Nationally, much of the debate about immigration has focused on those who are here illegally. But the governor's proposal underscores the degree to which lawful permanent residents also have been greatly affected by toughened enforcement measures.

There is scant precedent for the policy Mr. Paterson is enacting. Among the unanswered questions, people on both sides said, is how Congress and the Board of Immigration Appeals will react to the governor's effort.

In a more limited step, in the 15 months after the 1996 law was enacted, the Georgia Board of Pardons and Parole granted 138 pardons to permanent residents who had suddenly faced deportation retroactively.

But much has changed since then; most significantly, the federal government has become more aggressive, in practice, in seeking deportations.

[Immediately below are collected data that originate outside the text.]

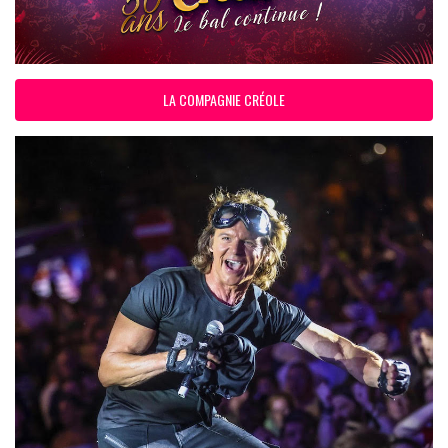
LA COMPAGNIE CRÉOLE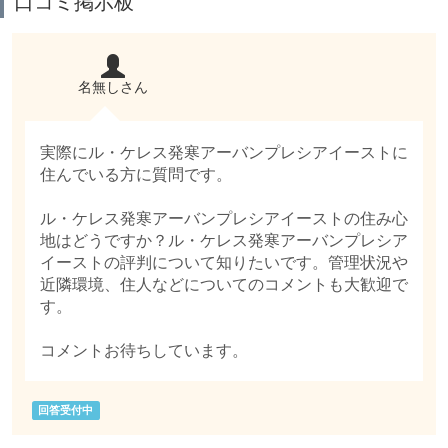
口コミ掲示板
名無しさん
実際にル・ケレス発寒アーバンプレシアイーストに
住んでいる方に質問です。
ル・ケレス発寒アーバンプレシアイーストの住み心
地はどうですか？ル・ケレス発寒アーバンプレシア
イーストの評判について知りたいです。管理状況や
近隣環境、住人などについてのコメントも大歓迎で
す。
コメントお待ちしています。
回答受付中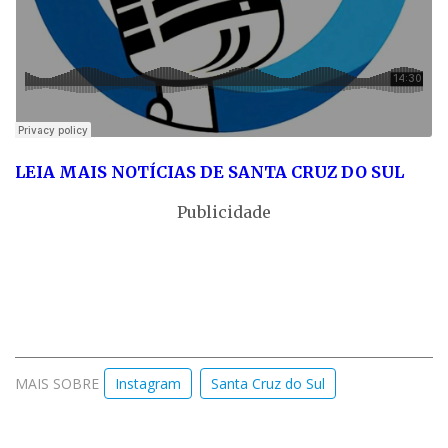
LEIA MAI
S NOTÍCIAS DE SANTA CRUZ DO SUL
Publicidade
MAIS SOBRE
Instagram
Santa Cruz do Sul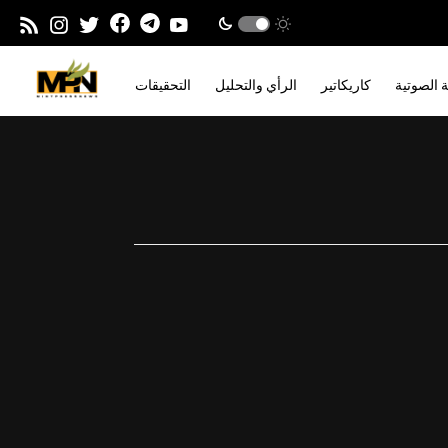
ة الصوتية
كاريكاتير
الرأي والتحليل
التحقيقات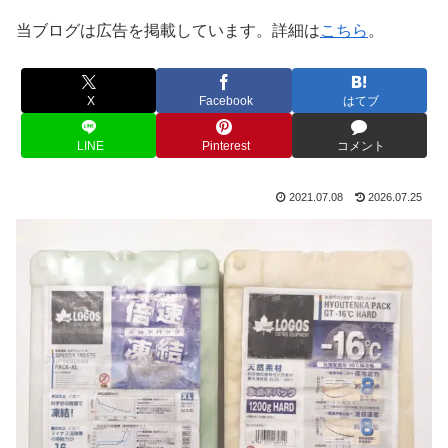
当ブログは広告を掲載しています。詳細は
こちら
。
X
Facebook
はてブ
LINE
Pinterest
コメント
2021.07.08
2026.07.25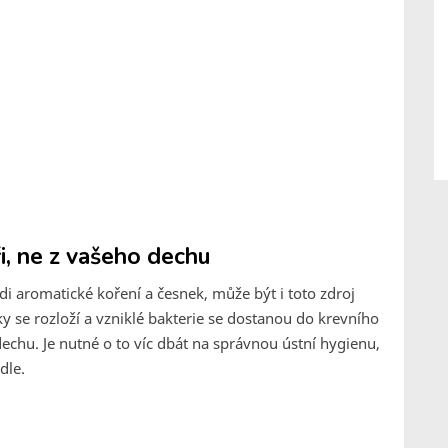
ři, ne z vašeho dechu
di aromatické koření a česnek, může být i toto zdroj
 se rozloží a vzniklé bakterie se dostanou do krevního
 dechu. Je nutné o to víc dbát na správnou ústní hygienu,
dle.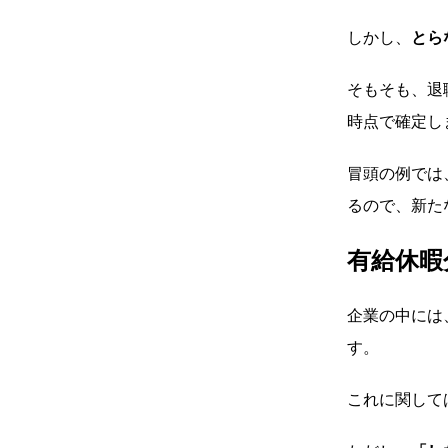
しかし、
とら
そもそも、退
時点で確定し
冒頭の例では
るので、新た
有給休暇
企業の中には
す。
これに関して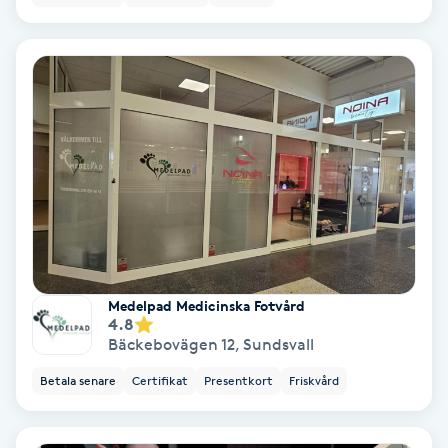
Samtalsterapi
Senioryoga
Shiatsu
Singelfransar
Sjukgymnastik
Medelpad Medicinska Fotvård
Skalpmassage
4.8
Bäckebovägen 12
,
Sundsvall
Skinbooster
Betala senare
Certifikat
Presentkort
Friskvård
Sklerosering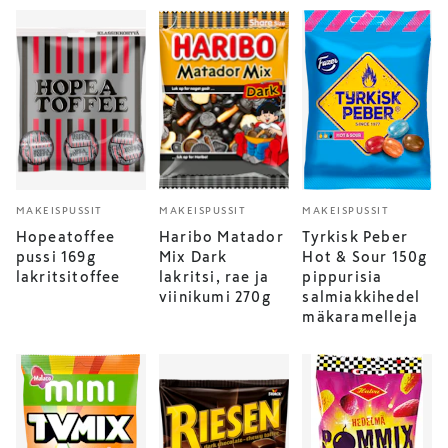
MAKEISPUSSIT
MAKEISPUSSIT
MAKEISPUSSIT
Hopeatoffee
Haribo Matador
Tyrkisk Peber
pussi 169g
Mix Dark
Hot & Sour 150g
lakritsitoffee
lakritsi, rae ja
pippurisia
viinikumi 270g
salmiakkihedel
mäkaramelleja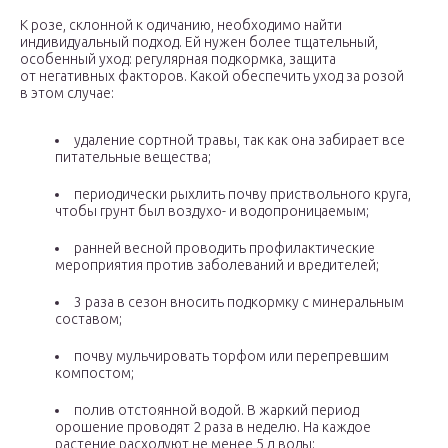
К розе, склонной к одичанию, необходимо найти
индивидуальный подход. Ей нужен более тщательный,
особенный уход: регулярная подкормка, защита
от негативных факторов. Какой обеспечить уход за розой
в этом случае:
удаление сортной травы, так как она забирает все
питательные вещества;
периодически рыхлить почву приствольного круга,
чтобы грунт был воздухо- и водопроницаемым;
ранней весной проводить профилактические
мероприятия против заболеваний и вредителей;
3 раза в сезон вносить подкормку с минеральным
составом;
почву мульчировать торфом или перепревшим
компостом;
полив отстоянной водой. В жаркий период
орошение проводят 2 раза в неделю. На каждое
растение расходуют не менее 5 л воды;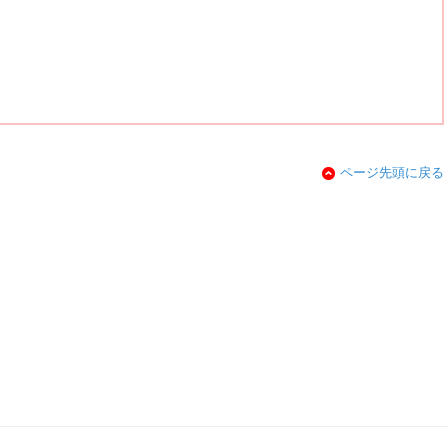
ページ先頭に戻る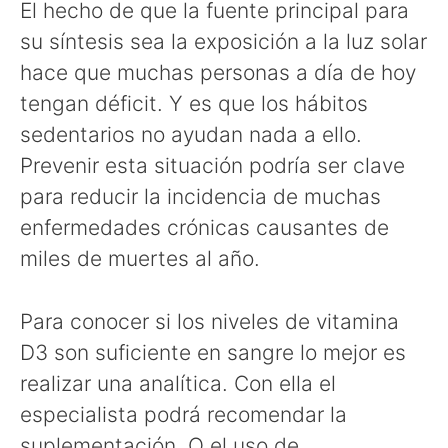
El hecho de que la fuente principal para
su síntesis sea la exposición a la luz solar
hace que muchas personas a día de hoy
tengan déficit. Y es que los hábitos
sedentarios no ayudan nada a ello.
Prevenir esta situación podría ser clave
para reducir la incidencia de muchas
enfermedades crónicas causantes de
miles de muertes al año.
Para conocer si los niveles de vitamina
D3 son suficiente en sangre lo mejor es
realizar una analítica. Con ella el
especialista podrá recomendar la
suplementación. O el uso de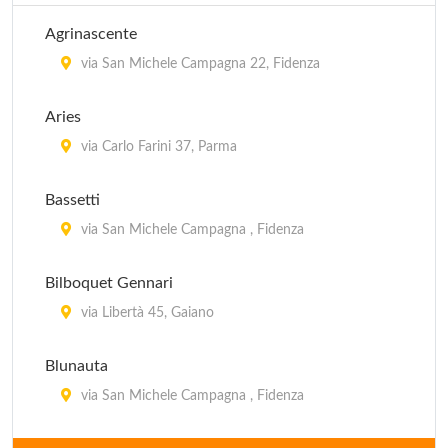
Agrinascente
via San Michele Campagna 22, Fidenza
Aries
via Carlo Farini 37, Parma
Bassetti
via San Michele Campagna , Fidenza
Bilboquet Gennari
via Libertà 45, Gaiano
Blunauta
via San Michele Campagna , Fidenza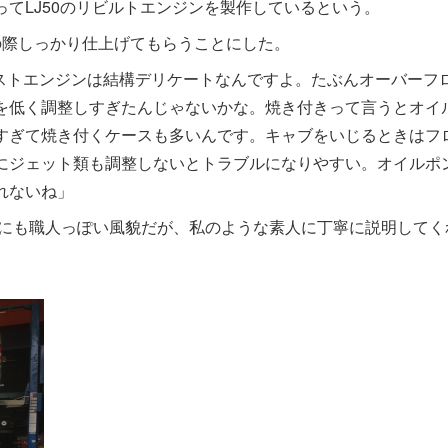
てLJ50のリビルトエンジンを製作しているという。
の際しっかり仕上げてもらうことにした。
2ストエンジンは結構デリケートなんですよ。たぶんオーバーフ
を低く調整しすぎたんじゃないかな。焼き付きって言うとオイ
すぎて焼き付くケースも多いんです。キャブをいじるときはフ
にジェット類も調整しないとトラブルになりやすい。オイルポ
れないね」
にも職人っぽい風貌だが、私のような素人に丁寧に説明してく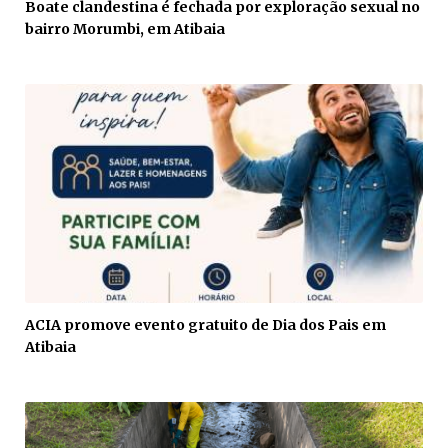
Boate clandestina é fechada por exploração sexual no
bairro Morumbi, em Atibaia
ACIA promove evento gratuito de Dia dos Pais em
Atibaia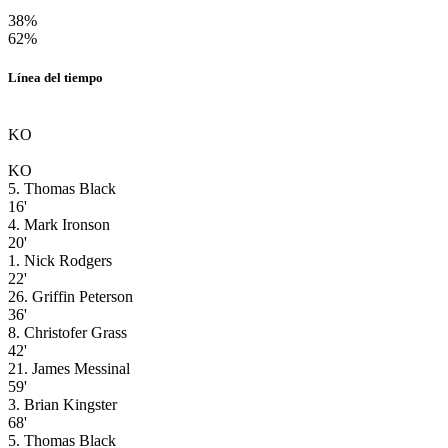
38%
62%
Línea del tiempo
KO
KO
5. Thomas Black
16'
4. Mark Ironson
20'
1. Nick Rodgers
22'
26. Griffin Peterson
36'
8. Christofer Grass
42'
21. James Messinal
59'
3. Brian Kingster
68'
5. Thomas Black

And Mr. Paterson is essentially issuing a broad invitation for members of a large class of people with criminal convictions to come forward and seek pardons.

The governor is drawing on existing state employees to serve on the five-member Special Immigration Board of Pardons. Review of individual cases is expected to take weeks.

The governor said he hoped his new policy could "set an example for how other states might consider softening the blow that people who get caught up in this web of the national immigration laws are experiencing." Danny Hakim reported from Albany, and Nina Bernstein from New York. Jeremy W. Peters contributed reporting from Albany.